Don’t Box the Blog with the Software
Saturday, April 26th, 2008
At a client meeting this week I ran into one of those magic Kodak moments where you can see the person you’re talking to unable to make a quantum leap into the world you’re explaining - that face is worth a photo. Not due to technical jargon in the discussion but because people wrap up objects in their worldview in overly simple boxes. We do it to protect ourselves from having to deal with the complexity of the world around us. A programming term for this is abstraction - we only create interfaces that people deal with so they can’t touch the icky bits or break them by mistake. Your car is an abstraction for a whole pile of technology run by an internal combustion engine and about 40 computers.
So back to the story. This mental model was interesting from a client perspective because it involved blogs. You have to understand that we were going to use blogging software to create a low level content management system that would then be hooked into some server side processing of an online assessment. The client enters articles, tags them appropriately, and then these are used contextually at the other end of the assessment process.
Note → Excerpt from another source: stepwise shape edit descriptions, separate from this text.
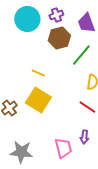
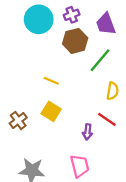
yellow square: (38, 100) -> (51, 111), size x0.7
purple arrow: (84, 137) -> (88, 132), moved

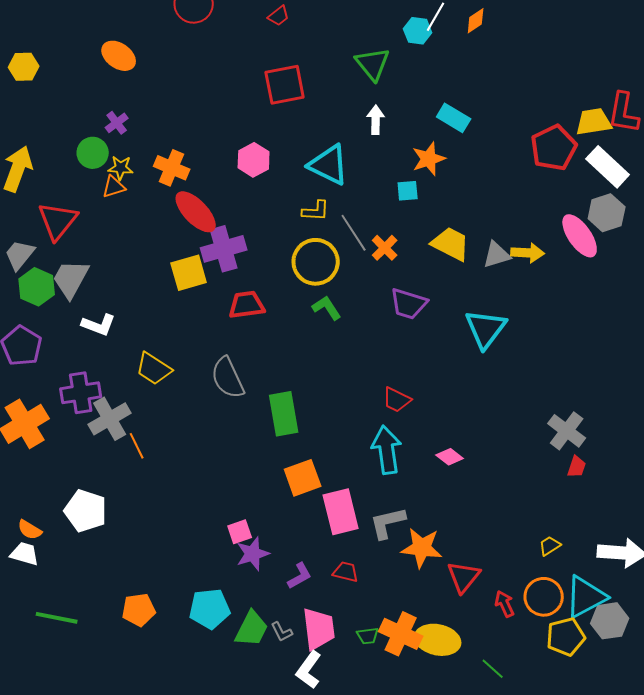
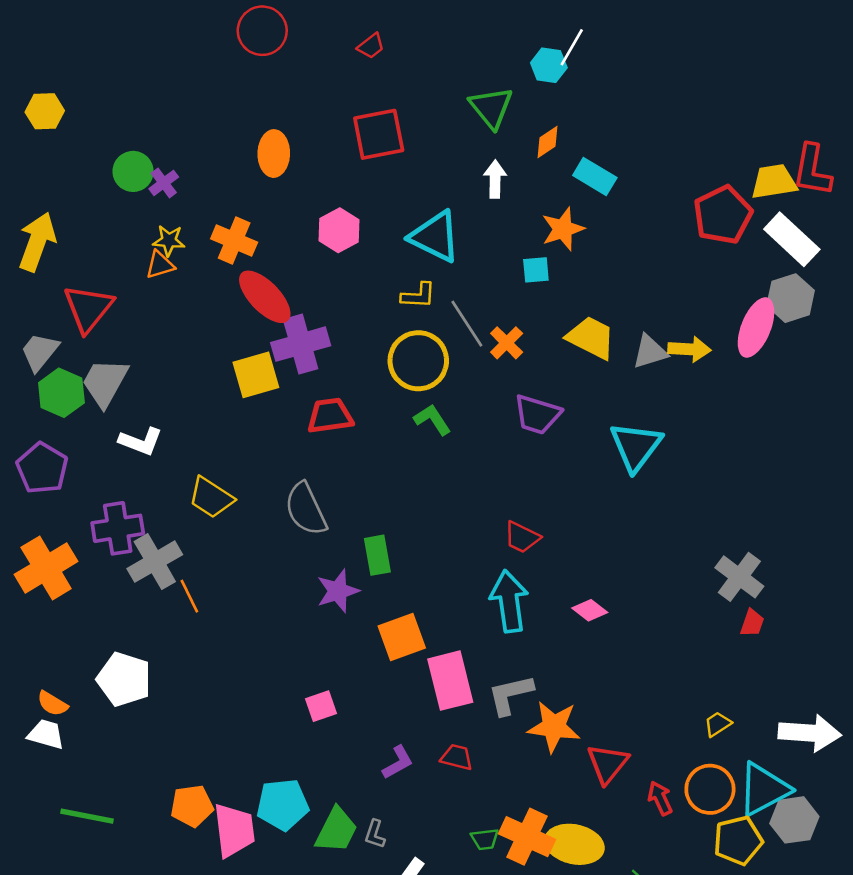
orange diamond: (476, 21) -> (547, 142), moved
orange ellipse: (119, 56) -> (274, 154), moved, turned 56
green circle: (93, 153) -> (133, 171), moved
pink ellipse: (580, 236) -> (756, 327), turned 57
green rectangle: (284, 414) -> (377, 555), size x0.7
purple star: (253, 554) -> (338, 591), moved
pink trapezoid: (319, 629) -> (234, 830), moved
gray L-shape: (282, 632) -> (375, 834), turned 45

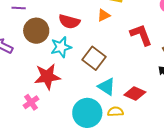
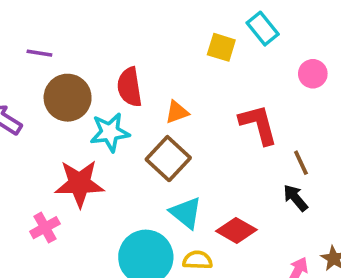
orange triangle: (104, 15) -> (177, 112), moved
red semicircle: (69, 22) -> (130, 87), turned 60

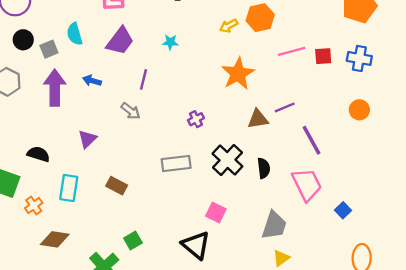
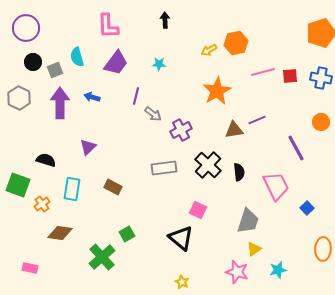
gray arrow: (131, 111) -> (153, 114), moved
purple cross: (196, 119) -> (181, 130), size x1.5
purple line: (312, 140) -> (296, 148), moved

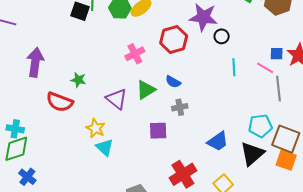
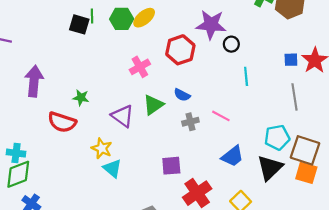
pink line: (265, 68) -> (221, 116), moved
purple square: (158, 131) -> (171, 166), moved

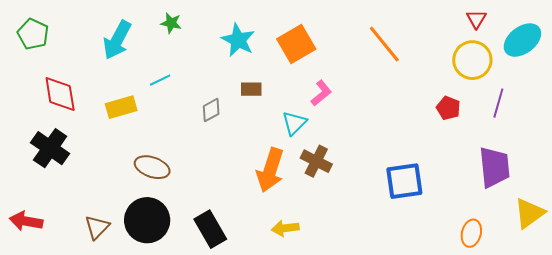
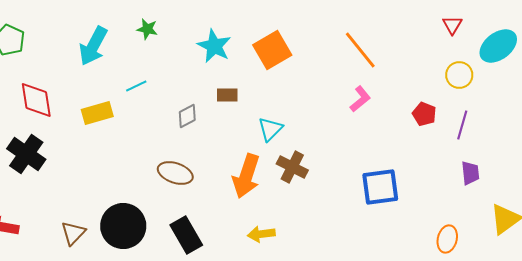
yellow circle: (472, 60) -> (459, 75), moved, size x0.7
pink L-shape: (321, 93) -> (360, 99), moved
purple line: (498, 103) -> (462, 125), moved
brown ellipse: (152, 167) -> (175, 173), moved
purple trapezoid: (494, 167) -> (470, 173), size x0.6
If that makes any sense. So, basically, they have an information section and we’re using blogging software to get a whole bunch of stuff for free.
And back to our clients mental model. One mockup used the term Information on the global navigation while another, quickly sketched on the bus to the meeting, used the term Blog. They are in many ways exactly the same thing but for some reason the client had enough time to put information into the system but not enough to enter blog content - the exact same content. Seriously. In a show / hide experience I watched an instant smile / frown response similar to showing a small child the lollies behind my back. And this was because to my client the software and her perception of blogging were synonymous. WordPress, for example, and blogging are the same thing boxed into the one mental model.
This is interesting from not only in the worldview of the client but also of any website user. Mental models they bring with them to a web interface affect how they interact and perceive affordances.
After coming back to this about five or six times with the client it became apparent that she still couldn’t separate the two concepts. And how could she? Seriously? Because when you think of it I was asking her to believe she was wrong about the world, a much greater challenge than to insist she just enter some information. One was a mountain and the other was achievable. Show / hide.
I’m not really sure how someone can have half an hour to type in a piece of information but no time to type in a blog but that’s my worldview. A divide by zero problem. Ultimately, what we use a piece of software for might be outside the accepted paradigm of writing to tell friends what we did on the holidays. To us its just a piece of software and not a black box.